Almost every government maintains that there has not been sufficient evidence to warrant scaling back 5G deployment. Government agencies are closely monitoring ongoing studies, and have found no statistically significant link between RFR and health risks. Petitions to stop 5G deployment are based on exaggerated claims and unsupported evidence.

Another key finding of current research is that we need to conduct more studies. Scientists have not been able to definitely say that there are no health risks, so vigilance is important. As long-term studies complete, we should have more evidence. Again, to definitively prove that there are no health risks, is much more difficult than proving that there might be risks.
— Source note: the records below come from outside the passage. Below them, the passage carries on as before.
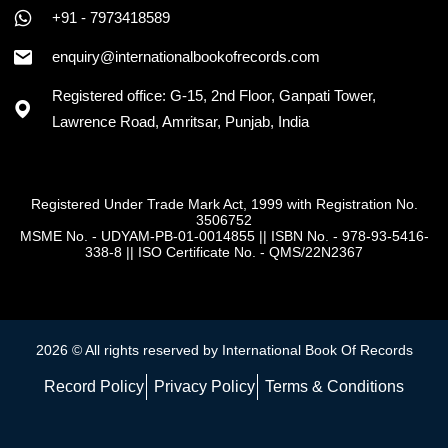
+91 - 7973418589
enquiry@internationalbookofrecords.com
Registered office: G-15, 2nd Floor, Ganpati Tower,
Lawrence Road, Amritsar, Punjab, India
Registered Under Trade Mark Act, 1999 with Registration No.
3506752
MSME No. - UDYAM-PB-01-0014855
||
ISBN No. - 978-93-5416-
338-8
||
ISO Certificate No. - QMS/22N2367
2026 © All rights reserved by International Book Of Records
Record Policy
Privacy Policy
Terms & Conditions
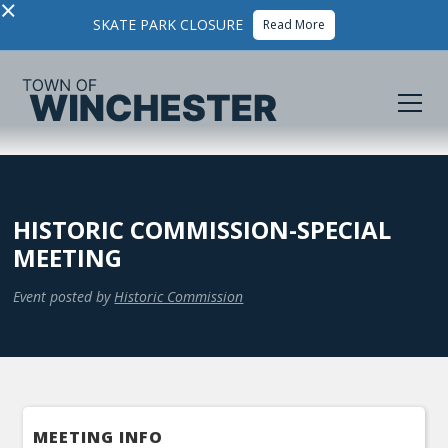
×
SKATE PARK CLOSURE
Read More
HISTORIC COMMISSION-SPECIAL
MEETING
Event posted by
Historic Commission
MEETING INFO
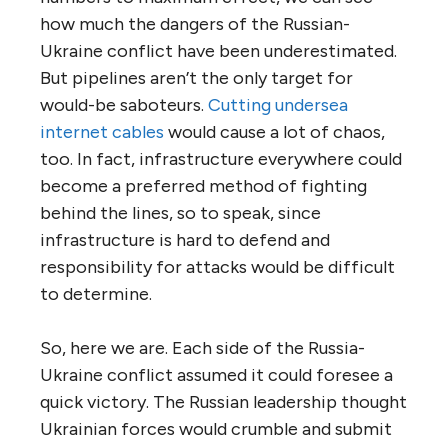
how much the dangers of the Russian-
Ukraine conflict have been underestimated.
But pipelines aren’t the only target for
would-be saboteurs.
Cutting undersea
internet cables
would cause a lot of chaos,
too. In fact, infrastructure everywhere could
become a preferred method of fighting
behind the lines, so to speak, since
infrastructure is hard to defend and
responsibility for attacks would be difficult
to determine.
So, here we are. Each side of the Russia-
Ukraine conflict assumed it could foresee a
quick victory. The Russian leadership thought
Ukrainian forces would crumble and submit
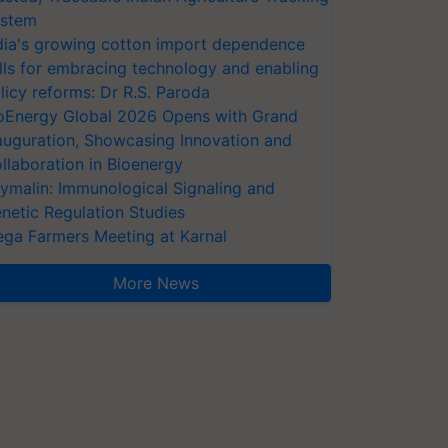
stem
dia's growing cotton import dependence
lls for embracing technology and enabling
licy reforms: Dr R.S. Paroda
oEnergy Global 2026 Opens with Grand
auguration, Showcasing Innovation and
llaboration in Bioenergy
ymalin: Immunological Signaling and
netic Regulation Studies
ga Farmers Meeting at Karnal
More News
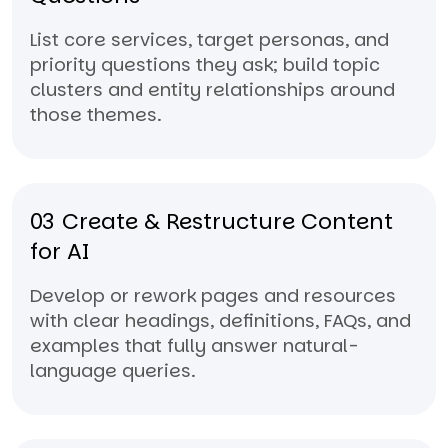
List core services, target personas, and
priority questions they ask; build topic
clusters and entity relationships around
those themes.
03
Create & Restructure Content
for AI
Develop or rework pages and resources
with clear headings, definitions, FAQs, and
examples that fully answer natural-
language queries.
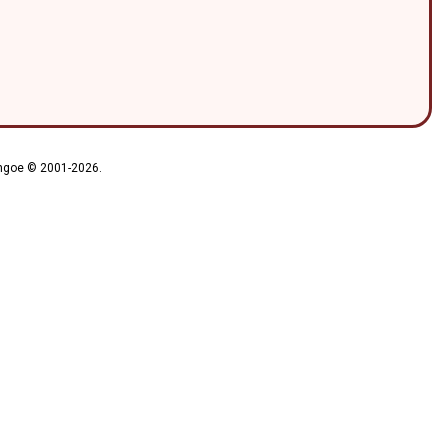
ythgoe © 2001-2026.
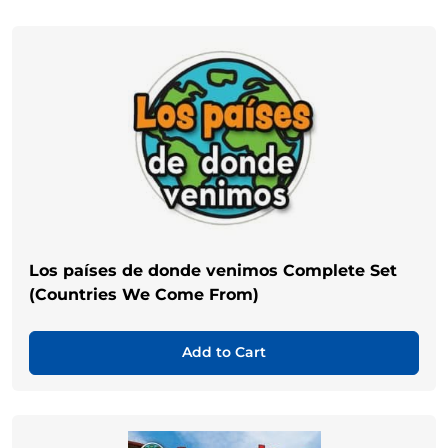
Los países de donde venimos Complete Set
(Countries We Come From)
Add to Cart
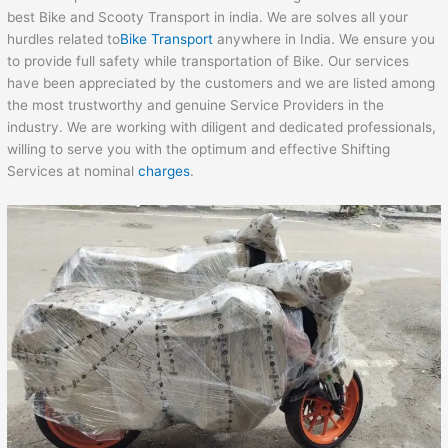
best Bike and Scooty Transport in india. We are solves all your
hurdles related to
Bike Transport
anywhere in India. We ensure you
to provide full safety while transportation of Bike. Our services
have been appreciated by the customers and we are listed among
the most trustworthy and genuine Service Providers in the
industry. We are working with diligent and dedicated professionals,
willing to serve you with the optimum and effective Shifting
Services at nominal
charges
.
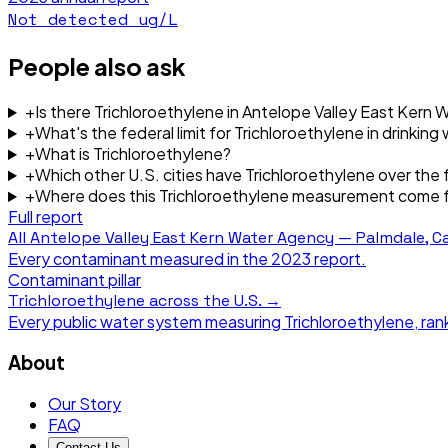
Not detected
ug/L
People also ask
+
Is there Trichloroethylene in Antelope Valley East Kern
+
What's the federal limit for Trichloroethylene in drinking
+
What is Trichloroethylene?
+
Which other U.S. cities have Trichloroethylene over the f
+
Where does this Trichloroethylene measurement come 
Full report
All
Antelope Valley East Kern Water Agency — Palmdale, Ca
Every contaminant measured in the
2023
report.
Contaminant pillar
Trichloroethylene
across the U.S. →
Every public water system measuring
Trichloroethylene
, ra
About
Our Story
FAQ
Contact Us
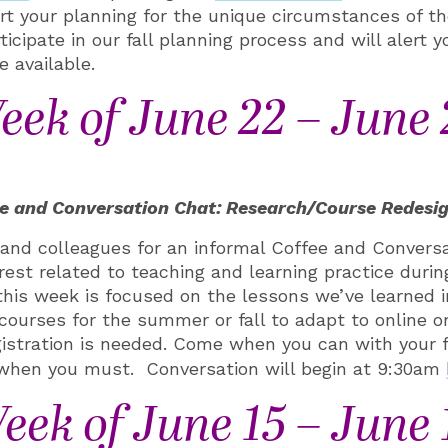
rt your planning for the unique circumstances of th
icipate in our fall planning process and will alert y
 available.
eek of June 22 – June 
e and Conversation Chat: Research/Course Redesi
s and colleagues
for an informal
Coffee and Conversa
rest related to teaching and learning practice durin
his week is focused on the lessons we’ve learned i
courses for the summer or fall to adapt to online or
gistration is needed. Come when you can with your 
 when you must. Conversation will begin at 9:30am
eek of June 15 – June 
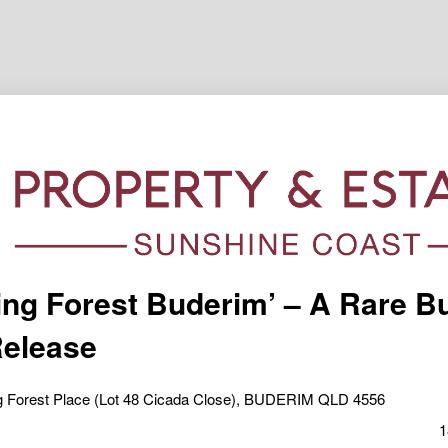
ing Forest Buderim’ – A Rare B
elease
ng Forest Place (Lot 48 Cicada Close), BUDERIM QLD 4556
1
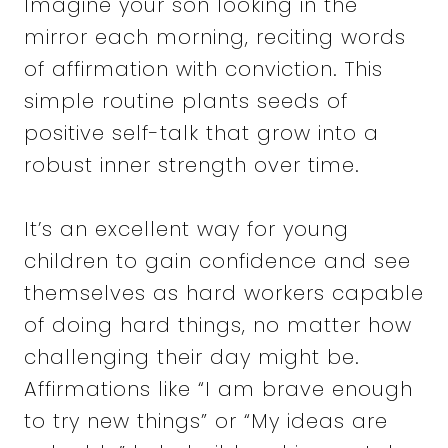
Imagine your son looking in the
mirror each morning, reciting words
of affirmation with conviction. This
simple routine plants seeds of
positive self-talk that grow into a
robust inner strength over time.
It’s an excellent way for young
children to gain confidence and see
themselves as hard workers capable
of doing hard things, no matter how
challenging their day might be.
Affirmations like “I am brave enough
to try new things” or “My ideas are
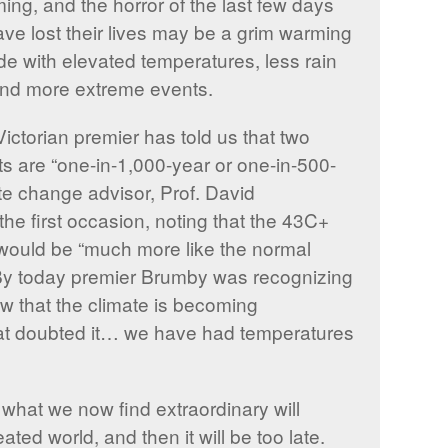
ing, and the horror of the last few days
have lost their lives may be a grim warming
side with elevated temperatures, less rain
 and more extreme events.
Victorian premier has told us that two
 are “one-in-1,000-year or one-in-500-
ate change advisor, Prof. David
the first occasion, noting that the 43C+
would be “much more like the normal
 By today premier Brumby was recognizing
ow that the climate is becoming
at doubted it… we have had temperatures
what we now find extraordinary will
ed world, and then it will be too late.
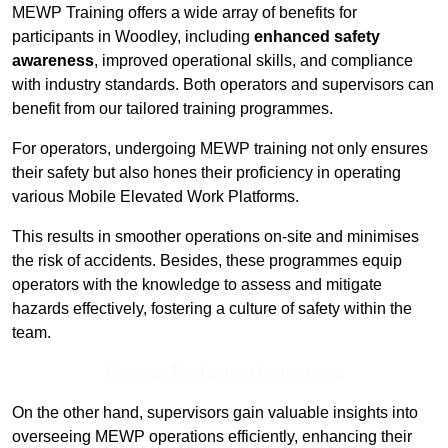
MEWP Training offers a wide array of benefits for
participants in Woodley, including
enhanced safety
awareness
, improved operational skills, and compliance
with industry standards. Both operators and supervisors can
benefit from our tailored training programmes.
For operators, undergoing MEWP training not only ensures
their safety but also hones their proficiency in operating
various Mobile Elevated Work Platforms.
This results in smoother operations on-site and minimises
the risk of accidents. Besides, these programmes equip
operators with the knowledge to assess and mitigate
hazards effectively, fostering a culture of safety within the
team.
Receive Top Online Quotes Here
On the other hand, supervisors gain valuable insights into
overseeing MEWP operations efficiently, enhancing their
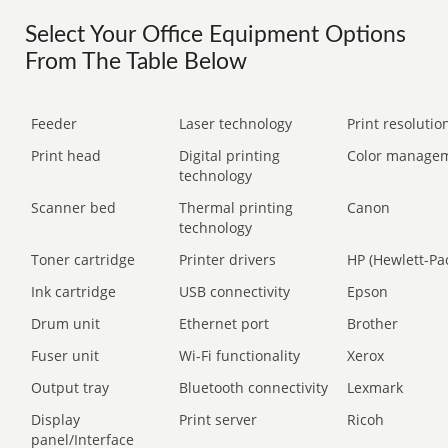
Select Your Office Equipment Options
From The Table Below
Feeder
Laser technology
Print resolution
Print head
Digital printing
Color manage
technology
Scanner bed
Thermal printing
Canon
technology
Toner cartridge
Printer drivers
HP (Hewlett-Pa
Ink cartridge
USB connectivity
Epson
Drum unit
Ethernet port
Brother
Fuser unit
Wi-Fi functionality
Xerox
Output tray
Bluetooth connectivity
Lexmark
Display
Print server
Ricoh
panel/Interface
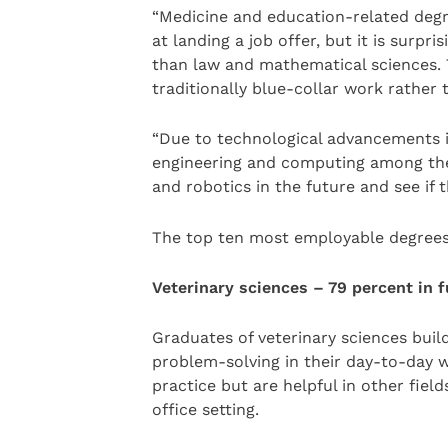
“Medicine and education-related degr
at landing a job offer, but it is surpr
than law and mathematical sciences. T
traditionally blue-collar work rather 
“Due to technological advancements in
engineering and computing among the t
and robotics in the future and see if 
The top ten most employable degrees
Veterinary sciences – 79 percent in
Graduates of veterinary sciences buil
problem-solving in their day-to-day wo
practice but are helpful in other fiel
office setting.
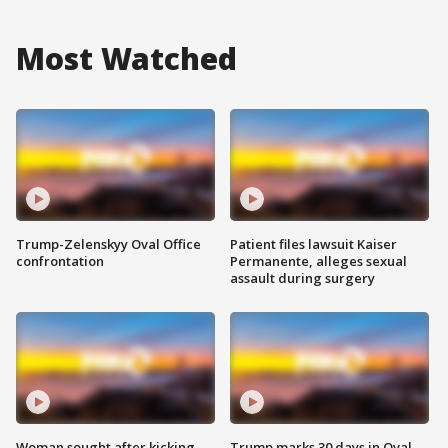
Most Watched
Trump-Zelenskyy Oval Office
Patient files lawsuit Kaiser
confrontation
Permanente, alleges sexual
assault during surgery
Woman sought after kicking
Trump marks 30 days in Oval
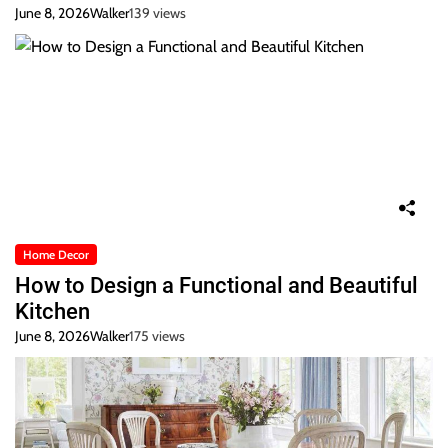
June 8, 2026
Walker
139 views
Home Decor
How to Design a Functional and Beautiful
Kitchen
June 8, 2026
Walker
175 views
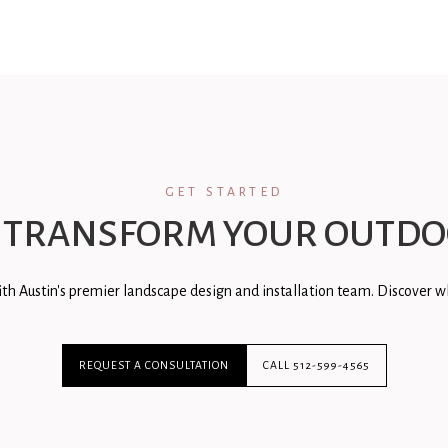
GET STARTED
 TRANSFORM YOUR OUTDO
th Austin's premier landscape design and installation team. Discover wh
REQUEST A CONSULTATION
CALL 512-599-4565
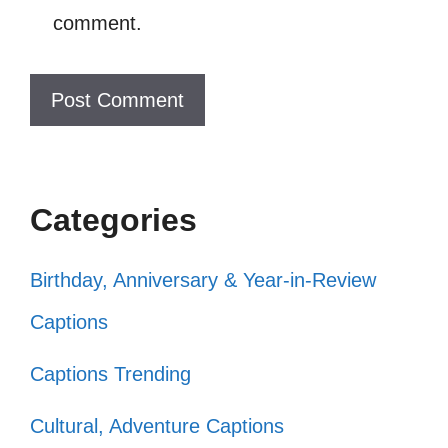
Freedom is my favorite color! 🌈
comment.
Let freedom ring and my heart sing!
🎶
Nothing says freedom like fireworks
and fun! 🎆
Categories
My heart is full of freedom and my
plate is full of BBQ! 🍔
Birthday, Anniversary & Year-in-Review
Today, I celebrate my freedom and
Captions
my fabulous self! 💃
Captions Trending
In the land of the free, I feel so alive!
Cultural, Adventure Captions
🌟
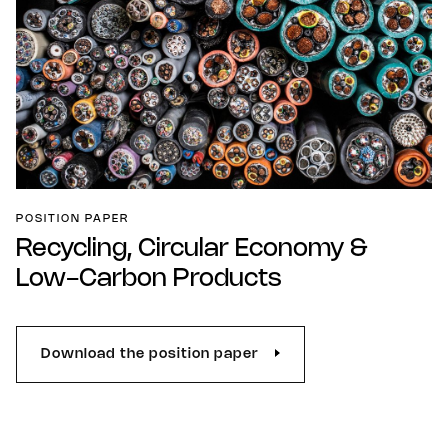
POSITION PAPER
Recycling, Circular Economy &
Low-Carbon Products
Download the position paper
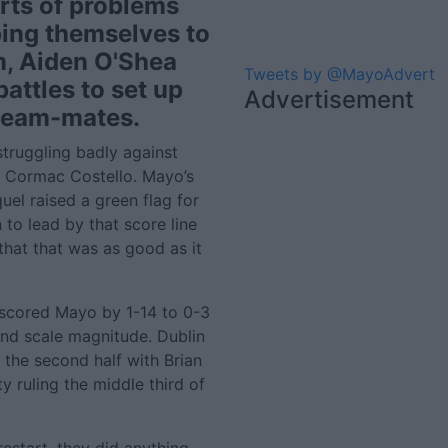
rts of problems
ping themselves to
m, Aiden O'Shea
Tweets by @MayoAdvert
battles to set up
Advertisement
 team-mates.
struggling badly against
 Cormac Costello. Mayo’s
uel raised a green flag for
 to lead by that score line
that that was as good as it
tscored Mayo by 1-14 to 0-3
and scale magnitude. Dublin
 the second half with Brian
ruling the middle third of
An additional point to note is that 5G may actually lower overall exposure, according to the International Telecommunication Union. An increased antenna density means that both 5G antennas and phones can operate at power levels orders of magnitude lower than traditional systems. This means that a phone may only need to reach an antenna across the street as opposed to a few blocks away. Most current research actually focuses on the effects of radiation coming from phones, as these are the sources closest to a user’s body, so lowering phone transmission power levels could have a huge impact. Additionally, 5G antennas employ beam-forming technology to direct communications toward a user, lowering your exposure from others’ signals.

If there’s one thing to take away from this, it’s that media coverage of health-related topics with radio systems needs to be better. Most articles from reputable sources do a great job of assessing the current situation and its limited information; however, all it takes is one viral article that carefully selects certain conclusions to sow mistrust about key technologies for the future.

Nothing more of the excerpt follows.